More years ago than he would like to admit, the Colonel had the great fortune to be in command of the best rifle company in the Marine Corps. The Colonel (then the Captain) and his lieutenants were wrestling with the problem of how to move vehicles off of runways it was our company’s mission to secure. We had hot wire kits made up to start vehicles, but figured that we would need some way to get into a locked car or truck. We decided we would need to add slim jims, the tool police use to unlock vehicles, to our kits but couldn't figure out where to get them. When we finally asked our Marines if any of them knew where we could find a tool that would open a locked car, one lance corporal in the last rank raised his hand and volunteered, “Why don’t you just break the (expletive deleted) window?”

Six Marine officers removed their head gear and slapped their foreheads in unison.

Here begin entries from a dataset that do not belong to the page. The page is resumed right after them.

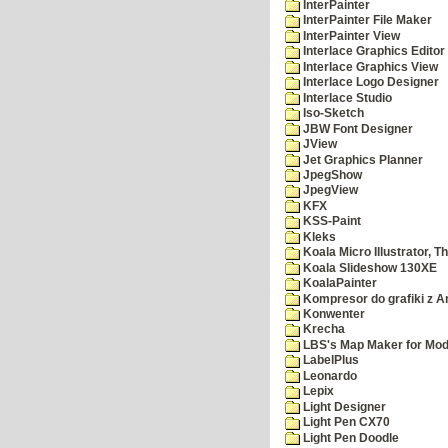
InterPainter
InterPainter File Maker
InterPainter View
Interlace Graphics Editor
Interlace Graphics View
Interlace Logo Designer
Interlace Studio
Iso-Sketch
JBW Font Designer
JView
Jet Graphics Planner
JpegShow
JpegView
KFX
KSS-Paint
Kleks
Koala Micro Illustrator, T
Koala Slideshow 130XE
KoalaPainter
Kompresor do grafiki z A
Konwenter
Krecha
LBS's Map Maker for Mod
LabelPlus
Leonardo
Lepix
Light Designer
Light Pen CX70
Light Pen Doodle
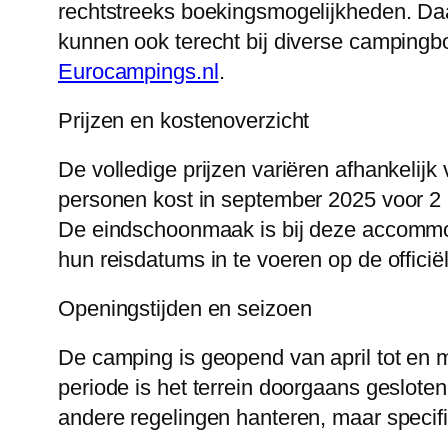
rechtstreeks boekingsmogelijkheden. Daa
kunnen ook terecht bij diverse campingb
Eurocampings.nl
.
Prijzen en kostenoverzicht
De volledige prijzen variëren afhankelijk
personen kost in september 2025 voor 2
De eindschoonmaak is bij deze accommod
hun reisdatums in te voeren op de officië
Openingstijden en seizoen
De camping is geopend van april tot en m
periode is het terrein doorgaans geslot
andere regelingen hanteren, maar specif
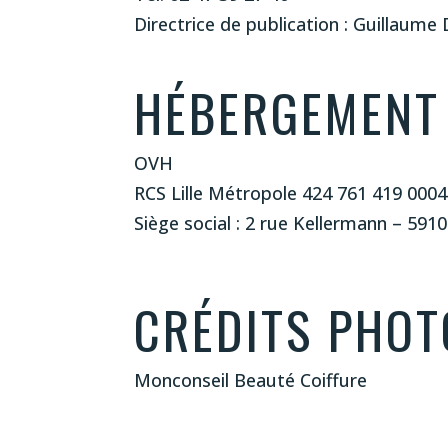
Directrice de publication : Guillaume
HÉBERGEMENT 
OVH
RCS Lille Métropole 424 761 419 000
Siège social : 2 rue Kellermann – 591
CRÉDITS PHO
Monconseil Beauté Coiffure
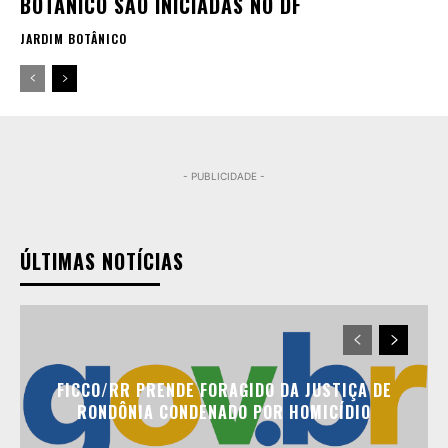
BOTÂNICO SÃO INICIADAS NO DF
JARDIM BOTÂNICO
- PUBLICIDADE -
ÚLTIMAS NOTÍCIAS
FICCO/RR PRENDE FORAGIDO DA JUSTIÇA DE
RONDÔNIA CONDENADO POR HOMICÍDIO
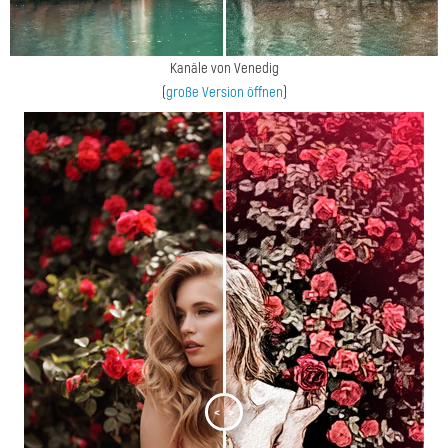
Kanäle von Venedig
(
große Version öffnen
)
<
>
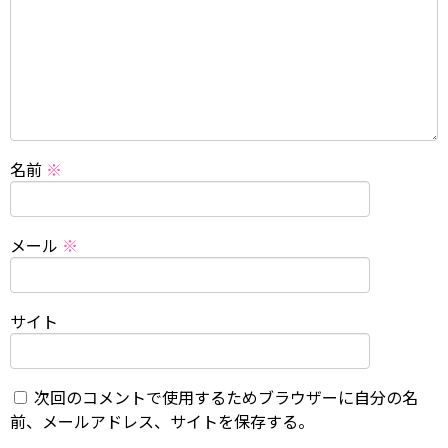
名前
※
メール
※
サイト
次回のコメントで使用するためブラウザーに自分の名
前、メールアドレス、サイトを保存する。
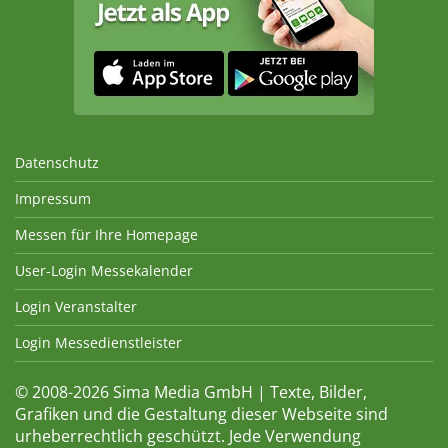
Datenschutz
Impressum
Messen für Ihre Homepage
User-Login Messekalender
Login Veranstalter
Login Messedienstleister
© 2008-2026 Sima Media GmbH | Texte, Bilder,
Grafiken und die Gestaltung dieser Webseite sind
urheberrechtlich geschützt. Jede Verwendung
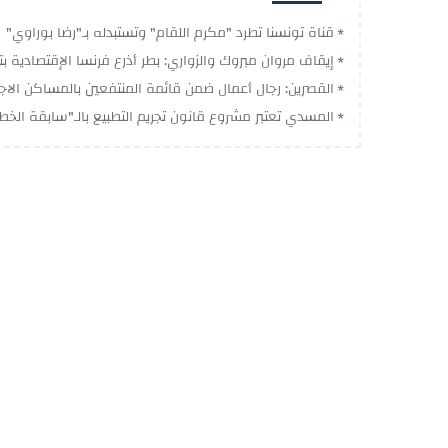
قناة تونسنا تطرد "مكرم اللقام" وتستبدله بـ"رضا بوراوي"
إيقاف مروان مبروك والزواري: بطر أذرع فرنسا الإقتصادية 
القصرين: رجال أعمال ضمن قائمة المنتفعين بالمساكن الاج
المسدي تعتبر مشروع قانون تجريم التطبيع بالـ"سابقة الخطي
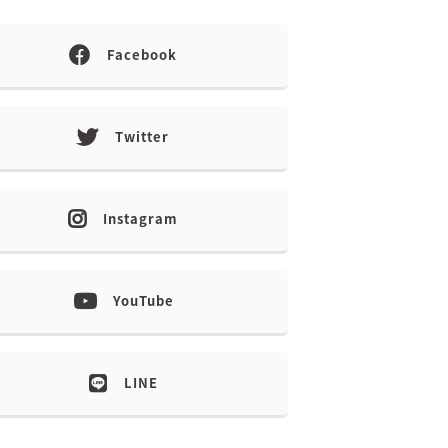
Facebook
Twitter
Instagram
YouTube
LINE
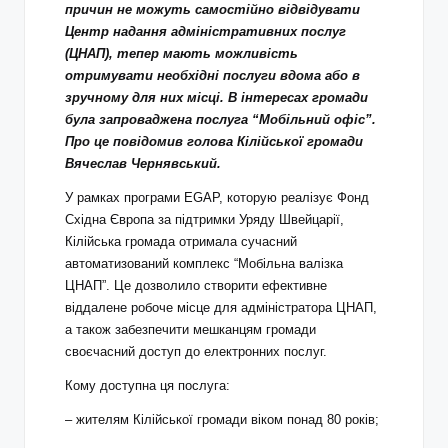
причин не можуть самостійно відвідувати
Центр надання адміністративних послуг
(ЦНАП), тепер мають можливість
отримувати необхідні послуги вдома або в
зручному для них місці. В інтересах громади
була запроваджена послуга “Мобільний офіс”.
Про це повідомив голова Кілійської громади
Вячеслав Чернявський.
У рамках програми EGAP, которую реалізує Фонд
Східна Європа за підтримки Уряду Швейцарії,
Кілійська громада отримала сучасний
автоматизований комплекс “Мобільна валізка
ЦНАП”. Це дозволило створити ефективне
віддалене робоче місце для адміністратора ЦНАП,
а також забезпечити мешканцям громади
своєчасний доступ до електронних послуг.
Кому доступна ця послуга:
– жителям Кілійської громади віком понад 80 років;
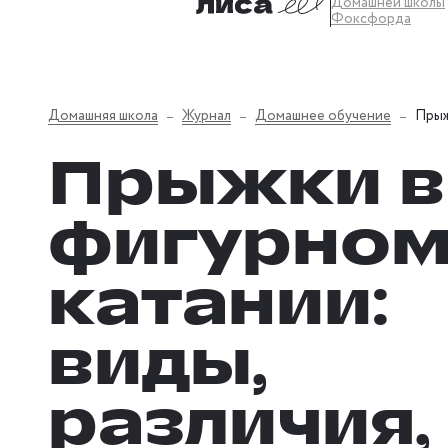
Домашней школы
Фоксфорда
Домашняя школа
Журнал
Домашнее обучение
Прыж
Прыжки в
фигурно
катании:
виды,
различия,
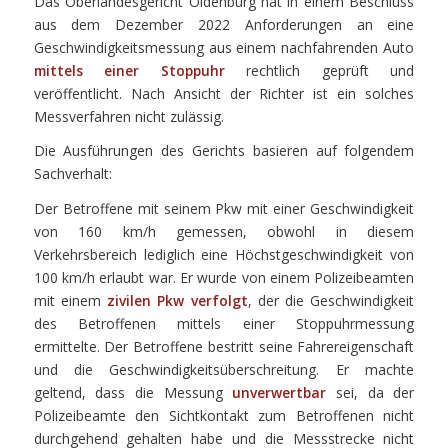
Das Oberlandesgericht Oldenburg hat in einem Beschluss
aus dem Dezember 2022 Anforderungen an eine
Geschwindigkeitsmessung aus einem nachfahrenden Auto
mittels einer Stoppuhr
rechtlich geprüft und
veröffentlicht. Nach Ansicht der Richter ist ein solches
Messverfahren nicht zulässig.
Die Ausführungen des Gerichts basieren auf folgendem
Sachverhalt:
Der Betroffene mit seinem Pkw mit einer Geschwindigkeit
von 160 km/h gemessen, obwohl in diesem
Verkehrsbereich lediglich eine Höchstgeschwindigkeit von
100 km/h erlaubt war. Er wurde von einem Polizeibeamten
mit einem
zivilen Pkw verfolgt
, der die Geschwindigkeit
des Betroffenen mittels einer Stoppuhrmessung
ermittelte. Der Betroffene bestritt seine Fahrereigenschaft
und die Geschwindigkeitsüberschreitung. Er machte
geltend, dass die Messung
unverwertbar
sei, da der
Polizeibeamte den Sichtkontakt zum Betroffenen nicht
durchgehend gehalten habe und die Messstrecke nicht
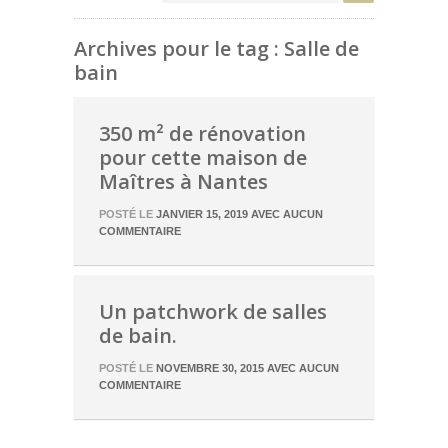
Archives pour le tag : Salle de
bain
350 m² de rénovation
pour cette maison de
Maîtres à Nantes
POSTÉ LE
JANVIER 15, 2019
AVEC
AUCUN
COMMENTAIRE
Un patchwork de salles
de bain.
POSTÉ LE
NOVEMBRE 30, 2015
AVEC
AUCUN
COMMENTAIRE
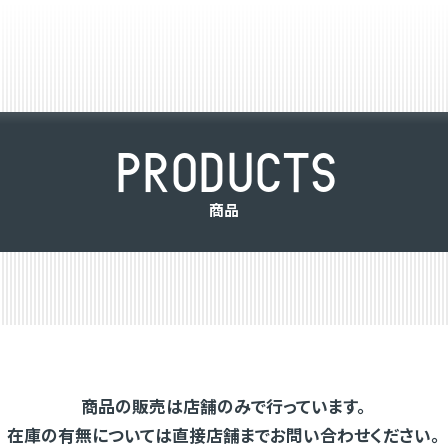
P
R
O
D
U
C
T
S
商
品
商品の販売は店舗のみで行っています。
在庫の有無については直接店舗までお問い合わせください。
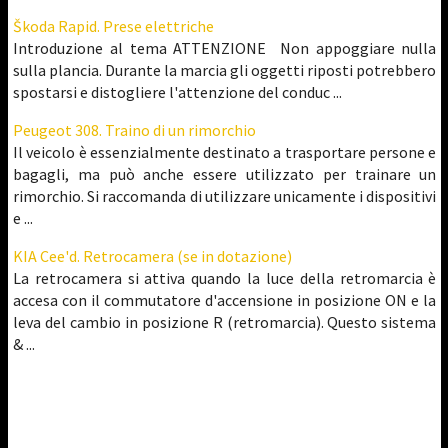
Škoda Rapid. Prese elettriche
Introduzione al tema ATTENZIONE Non appoggiare nulla
sulla plancia. Durante la marcia gli oggetti riposti potrebbero
spostarsi e distogliere l'attenzione del conduc ...
Peugeot 308. Traino di un rimorchio
Il veicolo è essenzialmente destinato a trasportare persone e
bagagli, ma può anche essere utilizzato per trainare un
rimorchio. Si raccomanda di utilizzare unicamente i dispositivi
e ...
KIA Cee'd. Retrocamera (se in dotazione)
La retrocamera si attiva quando la luce della retromarcia è
accesa con il commutatore d'accensione in posizione ON e la
leva del cambio in posizione R (retromarcia). Questo sistema
& ...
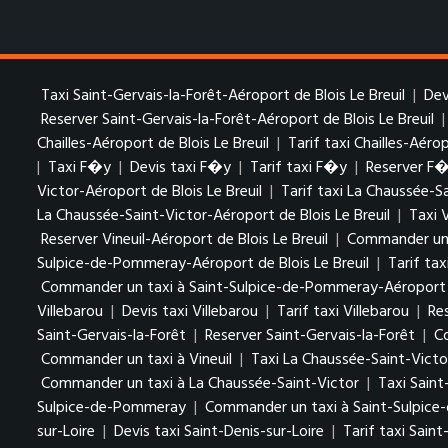
Taxi Saint-Gervais-la-Forêt-Aéroport de Blois Le Breuil
|
Dev
Reserver Saint-Gervais-la-Forêt-Aéroport de Blois Le Breuil
Chailles-Aéroport de Blois Le Breuil
|
Tarif taxi Chailles-Aérop
|
Taxi F�y
|
Devis taxi F�y
|
Tarif taxi F�y
|
Reserver F
Victor-Aéroport de Blois Le Breuil
|
Tarif taxi La Chaussée-S
La Chaussée-Saint-Victor-Aéroport de Blois Le Breuil
|
Taxi 
Reserver Vineuil-Aéroport de Blois Le Breuil
|
Commander un t
Sulpice-de-Pommeray-Aéroport de Blois Le Breuil
|
Tarif ta
Commander un taxi à Saint-Sulpice-de-Pommeray-Aéroport de
Villebarou
|
Devis taxi Villebarou
|
Tarif taxi Villebarou
|
Re
Saint-Gervais-la-Forêt
|
Reserver Saint-Gervais-la-Forêt
|
C
Commander un taxi à Vineuil
|
Taxi La Chaussée-Saint-Victo
Commander un taxi à La Chaussée-Saint-Victor
|
Taxi Sain
Sulpice-de-Pommeray
|
Commander un taxi à Saint-Sulpic
sur-Loire
|
Devis taxi Saint-Denis-sur-Loire
|
Tarif taxi Saint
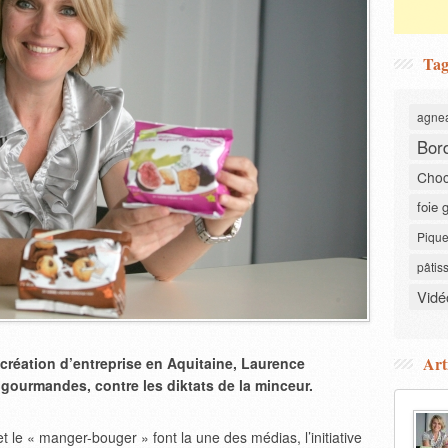
Tag
agne
Bor
Choc
foie 
Pique
pâtis
Vidé
Art
création d’entreprise en Aquitaine, Laurence
s gourmandes, contre les diktats de la minceur.
t le « manger-bouger » font la une des médias, l’initiative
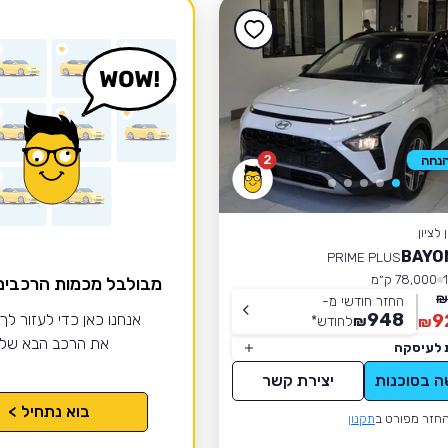
2
לציון
PRIME PLUS
78,000 ק״מ
מבולבל מכמות הרכבי
החזר חודשי מ-
948
9
אנחנו כאן כדי לעזור לך
₪
לחודש
*
₪
את הרכב הבא של
 לעיסקה
ה בסוכנות
יצירת קשר
בוא נתחיל >
חזר מפורט ב
תקנון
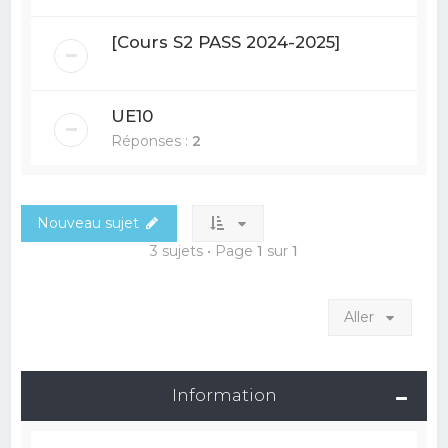
[Cours S2 PASS 2024-2025]
UE10
Réponses :
2
Nouveau sujet
3 sujets • Page
1
sur
1
Aller
Information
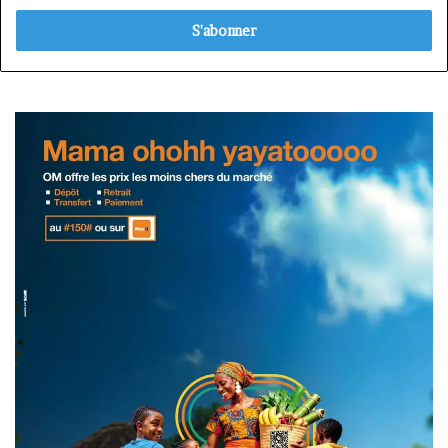
adresse
Email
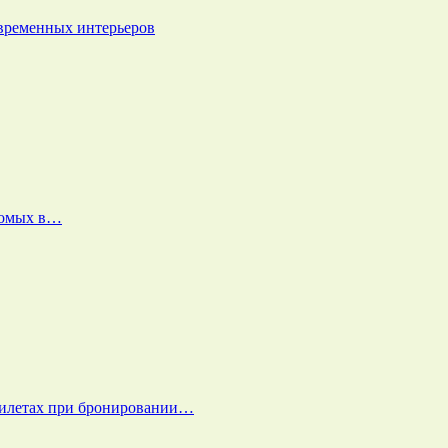
овременных интерьеров
екомых в…
билетах при бронировании…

A few years later, the Colonel had the great fortune to be in command of the best recruiting station in the Marine Corps. The Colonel (then the Major) and his lieutenants were wrestling with the problem of how to move the contracting and shipping status board from the old headquarters in Macon to the new headquarters in Atlanta, without losing the critical information tracked thereon. The status board (this was in the days just shortly after the invention of electricity) was a wall-sized magnetic board with twenty or so columns and just as many rows. The Colonel’s grasp of math ain't too good and he couldn't tell you exactly how many boxes that formed—in each of which a magnetic number resided—but it was, to use the technical term, a bunch. The Colonel (then the Major) and his lieutenants had decided to cover the board in plastic wrap and were measuring the board to see how big of a U-haul truck was needed to transport it, when the young sergeant, whose job it was to maintain the board and who had been quietly and respectfully observing his brainy leadership at work, reached into his desk, pulled out a Polaroid camera and snapped a picture of the board. While the Colonel (then the Major) and his lieutenants watched, the Marine waited patiently for the film to develop, looked carefully at it when it did, then pitched it onto his desk and proceeded to take the numbers off the board. The Colonel (then the Major) and his lieutenants edged over to the young sergeant’s desk, took a quick look at the clear picture of the status board, and went elsewhere.

Great piece of advice not found in any leadership manual, Number 2:
Somebody on your team is always carrying a big enough knife for any job.

When the Colonel (then the Lieutenant) completed his initial infantry officer training and was enroute to his first operational assignment, he stopped at a sporting goods store and bought a large sheath knife. When he says large, the Colonel really means enormous. Jim Bowie would have been, not just merely envious, but apoplectic with inferiority. Crocodile Dundee would have remarked favorably on it.

The knife was so large that the steel in its blade represented an entire day's worth of production at a mill in Pittsburgh.

The hides of six cows, and a half-grown calf, were required to provide enough leather from which to fashion the sheath.

The knife was so heavy that when strapped to the Colonel's (then the Lieutenant's) side, it caused him to list dramatically to port. The resulting lopsided gait, on the Colonel's (then the Lieutenant's) first march to the field with his new platoon, wore out the leather on the outside portion of his portside boot.

The Colonel's (then the Lieutenant's) crusty old platoon sergeant remarked, in the third person manner of the old Corps, "Well, the Lieutenant has quite a knife there doesn't he." To which the Colonel (then the Lieutenant) responded with, "Yep! Where's yours?"

"Oh, the Staff Sergeant doesn't carry a knife, sir."

"Really? What do you do if you need to cut something?"

"Well, sir, the Staff Sergeant will just ask to borrow the Lieutenant's."

The Colonel (then the Lieutenant) traded in Excalibur for a small and infinitely less weighty pocket knife on his next trip to the gedunk.